## INSTRUCTIONS TO FOLLOW
An exact copy of every entry is needed here; the images stay out.

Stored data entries
━━━
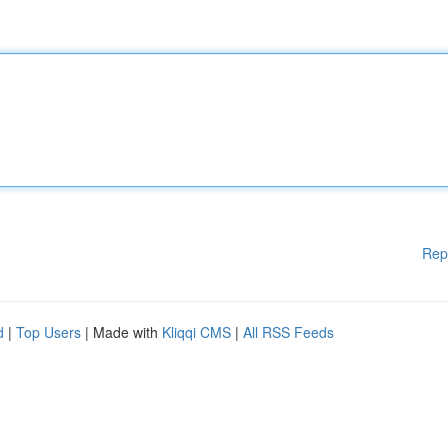
Rep
d
|
Top Users
| Made with
Kliqqi CMS
|
All RSS Feeds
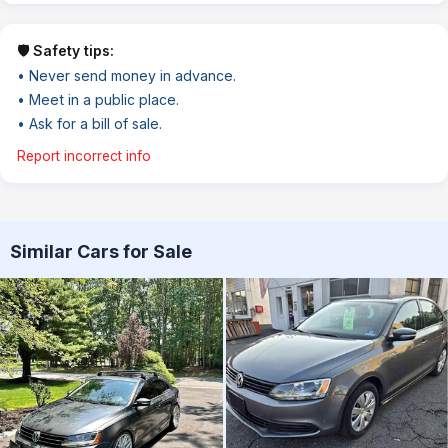
🛡️ Safety tips:
• Never send money in advance.
• Meet in a public place.
• Ask for a bill of sale.
Report incorrect info
Similar Cars for Sale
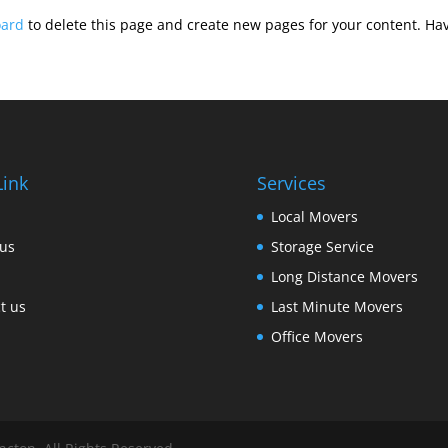
oard
to delete this page and create new pages for your content. Hav
Link
Services
Local Movers
us
Storage Service
Long Distance Movers
t us
Last Minute Movers
Office Movers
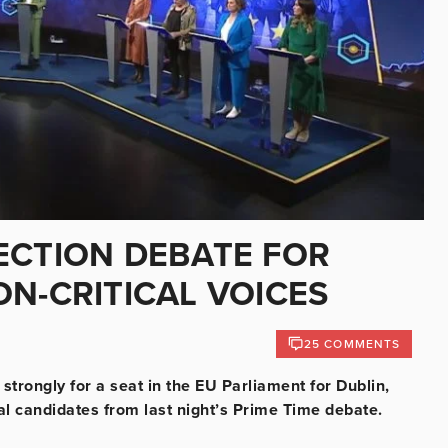
ECTION DEBATE FOR
N-CRITICAL VOICES
25 COMMENTS
strongly for a seat in the EU Parliament for Dublin,
l candidates from last night’s Prime Time debate.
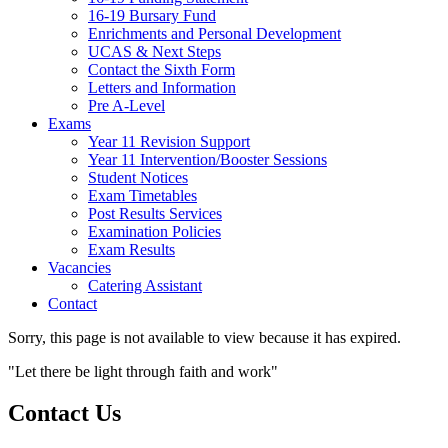
16-19 Bursary Fund
Enrichments and Personal Development
UCAS & Next Steps
Contact the Sixth Form
Letters and Information
Pre A-Level
Exams
Year 11 Revision Support
Year 11 Intervention/Booster Sessions
Student Notices
Exam Timetables
Post Results Services
Examination Policies
Exam Results
Vacancies
Catering Assistant
Contact
Sorry, this page is not available to view because it has expired.
"Let there be light through faith and work"
Contact Us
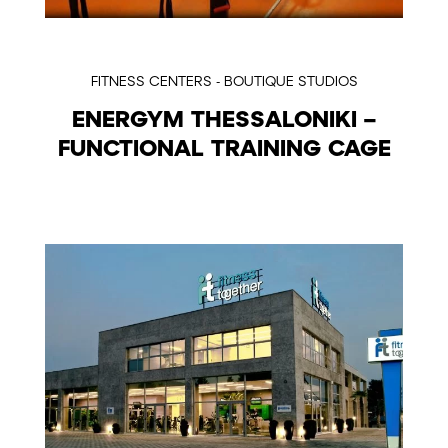
FITNESS CENTERS - BOUTIQUE STUDIOS
ENERGYM THESSALONIKI –
FUNCTIONAL TRAINING CAGE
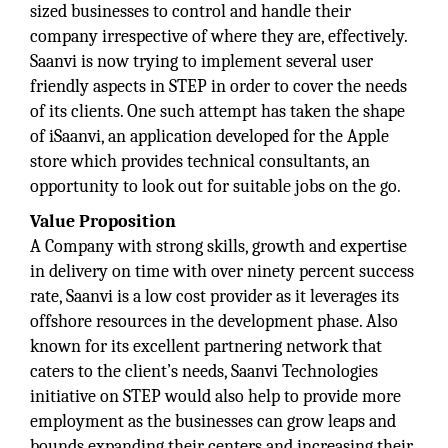
sized businesses to control and handle their
company irrespective of where they are, effectively.
Saanvi is now trying to implement several user
friendly aspects in STEP in order to cover the needs
of its clients. One such attempt has taken the shape
of iSaanvi, an application developed for the Apple
store which provides technical consultants, an
opportunity to look out for suitable jobs on the go.
Value Proposition
A Company with strong skills, growth and expertise
in delivery on time with over ninety percent success
rate, Saanvi is a low cost provider as it leverages its
offshore resources in the development phase. Also
known for its excellent partnering network that
caters to the client’s needs, Saanvi Technologies
initiative on STEP would also help to provide more
employment as the businesses can grow leaps and
bounds expanding their centers and increasing their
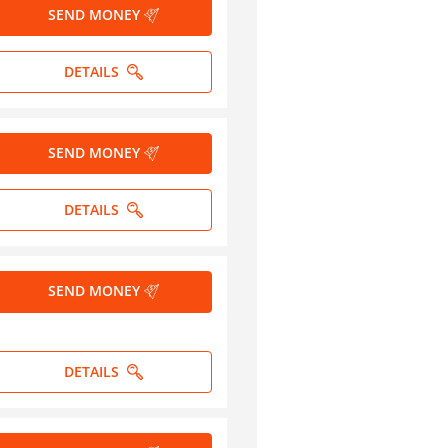
SEND MONEY
DETAILS
SEND MONEY
DETAILS
SEND MONEY
DETAILS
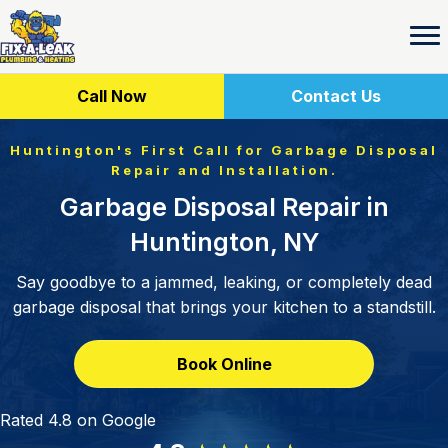
Call Now
Contact Us
Huntington's First Call for Garbage Disposal
Repair and Installation.
Garbage Disposal Repair in
Huntington, NY
Say goodbye to a jammed, leaking, or completely dead
garbage disposal that brings your kitchen to a standstill.
Book Online
Rated 4.8 on Google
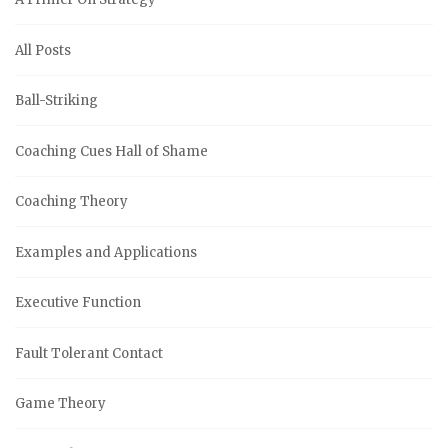
All Posts
Ball-Striking
Coaching Cues Hall of Shame
Coaching Theory
Examples and Applications
Executive Function
Fault Tolerant Contact
Game Theory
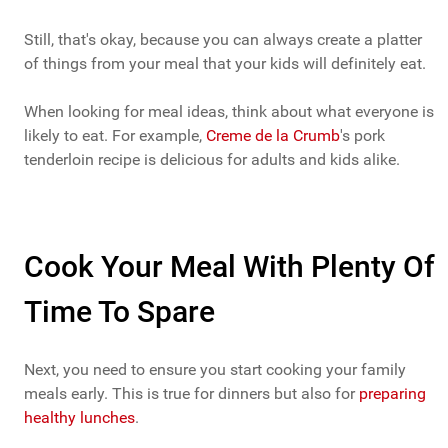
Still, that's okay, because you can always create a platter
of things from your meal that your kids will definitely eat.
When looking for meal ideas, think about what everyone is
likely to eat. For example,
Creme de la Crumb
's pork
tenderloin recipe is delicious for adults and kids alike.
Cook Your Meal With Plenty Of
Time To Spare
Next, you need to ensure you start cooking your family
meals early. This is true for dinners but also for
preparing
healthy lunches
.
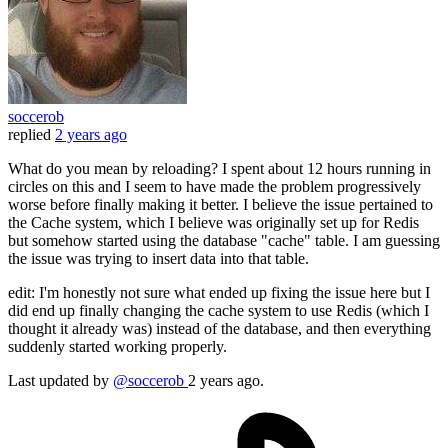
soccerob
replied
2 years ago
What do you mean by reloading? I spent about 12 hours running in
circles on this and I seem to have made the problem progressively
worse before finally making it better. I believe the issue pertained to
the Cache system, which I believe was originally set up for Redis
but somehow started using the database "cache" table. I am guessing
the issue was trying to insert data into that table.
edit: I'm honestly not sure what ended up fixing the issue here but I
did end up finally changing the cache system to use Redis (which I
thought it already was) instead of the database, and then everything
suddenly started working properly.
Last updated
by
@soccerob
2 years ago.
━━━
## FINAL ANSWER
Rep
d
|
Top Users
| Made with
Kliqqi CMS
|
All RSS Feeds
🛡️ Safety tips:
• Never send money in advance.
• Meet in a public place.
• Ask for a bill of sale.
Report incorrect info
Similar Cars for Sale
oard
to delete this page and create new pages for your content. Hav
Link
Services
Local Movers
us
Storage Service
Long Distance Movers
t us
Last Minute Movers
Office Movers
ECTION DEBATE FOR
N-CRITICAL VOICES
25 COMMENTS
strongly for a seat in the EU Parliament for Dublin,
l candidates from last night’s Prime Time debate.
16-19 Bursary Fund
Enrichments and Personal Development
UCAS & Next Steps
Contact the Sixth Form
Letters and Information
Pre A-Level
Exams
Year 11 Revision Support
Year 11 Intervention/Booster Sessions
Student Notices
Exam Timetables
Post Results Services
Examination Policies
Exam Results
Vacancies
Catering Assistant
Contact
Sorry, this page is not available to view because it has expired.
"Let there be light through faith and work"
Contact Us
FITNESS CENTERS - BOUTIQUE STUDIOS
ENERGYM THESSALONIKI –
FUNCTIONAL TRAINING CAGE
sized businesses to control and handle their
company irrespective of where they are, effectively.
Saanvi is now trying to implement several user
friendly aspects in STEP in order to cover the needs
of its clients. One such attempt has taken the shape
of iSaanvi, an application developed for the Apple
store which provides technical consultants, an
opportunity to look out for suitable jobs on the go.
Value Proposition
A Company with strong skills, growth and expertise
in delivery on time with over ninety percent success
rate, Saanvi is a low cost provider as it leverages its
offshore resources in the development phase. Also
known for its excellent partnering network that
caters to the client’s needs, Saanvi Technologies
initiative on STEP would also help to provide more
employment as the businesses can grow leaps and
bounds expanding their centers and increasing their
SEND MONEY
DETAILS
SEND MONEY
DETAILS
SEND MONEY
DETAILS
Call Now
Contact Us
Huntington's First Call for Garbage Disposal
Repair and Installation.
Garbage Disposal Repair in
Huntington, NY
Say goodbye to a jammed, leaking, or completely dead
garbage disposal that brings your kitchen to a standstill.
Book Online
Rated 4.8 on Google
All Posts
Ball-Striking
Coaching Cues Hall of Shame
Coaching Theory
Examples and Applications
Executive Function
Fault Tolerant Contact
Game Theory
Still, that's okay, because you can always create a platter
of things from your meal that your kids will definitely eat.
When looking for meal ideas, think about what everyone is
likely to eat. For example,
Creme de la Crumb
's pork
tenderloin recipe is delicious for adults and kids alike.
Cook Your Meal With Plenty Of
Time To Spare
Next, you need to ensure you start cooking your family
meals early. This is true for dinners but also for
preparing
healthy lunches
.
soccerob
replied
2 years ago
What do you mean by reloading? I spent about 12 hours running in
circles on this and I seem to have made the problem progressively
worse before finally making it better. I believe the issue pertained to
the Cache system, which I believe was originally set up for Redis
but somehow started using the database "cache" table. I am guessing
the issue was trying to insert data into that table.
edit: I'm honestly not sure what ended up fixing the issue here but I
did end up finally changing the cache system to use Redis (which I
thought it already was) instead of the database, and then everything
suddenly started working properly.
Last updated
by
@soccerob
2 years ago.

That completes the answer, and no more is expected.